▸ **AVAILABLE DATA**
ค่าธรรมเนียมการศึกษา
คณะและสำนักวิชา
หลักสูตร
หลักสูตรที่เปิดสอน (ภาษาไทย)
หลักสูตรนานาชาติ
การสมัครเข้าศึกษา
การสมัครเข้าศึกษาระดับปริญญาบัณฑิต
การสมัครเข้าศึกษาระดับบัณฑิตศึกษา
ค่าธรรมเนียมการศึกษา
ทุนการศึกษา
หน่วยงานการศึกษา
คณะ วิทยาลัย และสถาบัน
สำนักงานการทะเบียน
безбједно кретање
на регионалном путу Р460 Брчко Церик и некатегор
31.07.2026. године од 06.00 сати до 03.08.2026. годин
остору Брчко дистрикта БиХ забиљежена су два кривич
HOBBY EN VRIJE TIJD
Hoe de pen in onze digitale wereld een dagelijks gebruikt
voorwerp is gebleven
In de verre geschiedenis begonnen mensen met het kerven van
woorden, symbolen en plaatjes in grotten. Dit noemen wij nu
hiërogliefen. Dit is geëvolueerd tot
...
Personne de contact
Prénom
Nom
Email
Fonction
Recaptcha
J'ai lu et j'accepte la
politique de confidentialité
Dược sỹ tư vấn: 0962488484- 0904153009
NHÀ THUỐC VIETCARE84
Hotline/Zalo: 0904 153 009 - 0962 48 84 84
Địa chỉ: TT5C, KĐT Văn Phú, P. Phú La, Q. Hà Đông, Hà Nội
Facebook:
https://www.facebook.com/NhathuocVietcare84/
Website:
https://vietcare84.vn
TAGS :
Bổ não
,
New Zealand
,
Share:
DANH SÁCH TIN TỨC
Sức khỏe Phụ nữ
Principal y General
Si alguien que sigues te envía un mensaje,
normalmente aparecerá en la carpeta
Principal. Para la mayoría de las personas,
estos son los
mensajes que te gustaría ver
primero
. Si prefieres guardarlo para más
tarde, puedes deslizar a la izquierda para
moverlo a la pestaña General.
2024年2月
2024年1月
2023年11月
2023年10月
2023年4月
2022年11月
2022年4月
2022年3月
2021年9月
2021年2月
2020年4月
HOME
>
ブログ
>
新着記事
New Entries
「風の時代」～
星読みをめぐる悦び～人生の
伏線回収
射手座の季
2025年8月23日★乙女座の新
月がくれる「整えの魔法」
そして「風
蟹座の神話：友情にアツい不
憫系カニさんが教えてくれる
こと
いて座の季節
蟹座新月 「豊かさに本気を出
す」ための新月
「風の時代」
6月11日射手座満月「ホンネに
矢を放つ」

▸ **EXERCISE BRIEF**
Copy out the whole listing, word for word.

▸ **ANSWER BOX**
ค่าธรรมเนียมการศึกษา
คณะและสำนักวิชา
หลักสูตร
หลักสูตรที่เปิดสอน (ภาษาไทย)
หลักสูตรนานาชาติ
การสมัครเข้าศึกษา
การสมัครเข้าศึกษาระดับปริญญาบัณฑิต
การสมัครเข้าศึกษาระดับบัณฑิตศึกษา
ค่าธรรมเนียมการศึกษา
ทุนการศึกษา
หน่วยงานการศึกษา
คณะ วิทยาลัย และสถาบัน
สำนักงานการทะเบียน
безбједно кретање
на регионалном путу Р460 Брчко Церик и некатегор
31.07.2026. године од 06.00 сати до 03.08.2026. годин
остору Брчко дистрикта БиХ забиљежена су два кривич
HOBBY EN VRIJE TIJD
Hoe de pen in onze digitale wereld een dagelijks gebruikt
voorwerp is gebleven
In de verre geschiedenis begonnen mensen met het kerven van
woorden, symbolen en plaatjes in grotten. Dit noemen wij nu
hiërogliefen. Dit is geëvolueerd tot
...
Personne de contact
Prénom
Nom
Email
Fonction
Recaptcha
J'ai lu et j'accepte la
politique de confidentialité
Dược sỹ tư vấn: 0962488484- 0904153009
NHÀ THUỐC VIETCARE84
Hotline/Zalo: 0904 153 009 - 0962 48 84 84
Địa chỉ: TT5C, KĐT Văn Phú, P. Phú La, Q. Hà Đông, Hà Nội
Facebook:
https://www.facebook.com/NhathuocVietcare84/
Website:
https://vietcare84.vn
TAGS :
Bổ não
,
New Zealand
,
Share:
DANH SÁCH TIN TỨC
Sức khỏe Phụ nữ
Principal y General
Si alguien que sigues te envía un mensaje,
normalmente aparecerá en la carpeta
Principal. Para la mayoría de las personas,
estos son los
mensajes que te gustaría ver
primero
. Si prefieres guardarlo para más
tarde, puedes deslizar a la izquierda para
moverlo a la pestaña General.
2024年2月
2024年1月
2023年11月
2023年10月
2023年4月
2022年11月
2022年4月
2022年3月
2021年9月
2021年2月
2020年4月
HOME
>
ブログ
>
新着記事
New Entries
「風の時代」～
星読みをめぐる悦び～人生の
伏線回収
射手座の季
2025年8月23日★乙女座の新
月がくれる「整えの魔法」
そして「風
蟹座の神話：友情にアツい不
憫系カニさんが教えてくれる
こと
いて座の季節
蟹座新月 「豊かさに本気を出
す」ための新月
「風の時代」
6月11日射手座満月「ホンネに
矢を放つ」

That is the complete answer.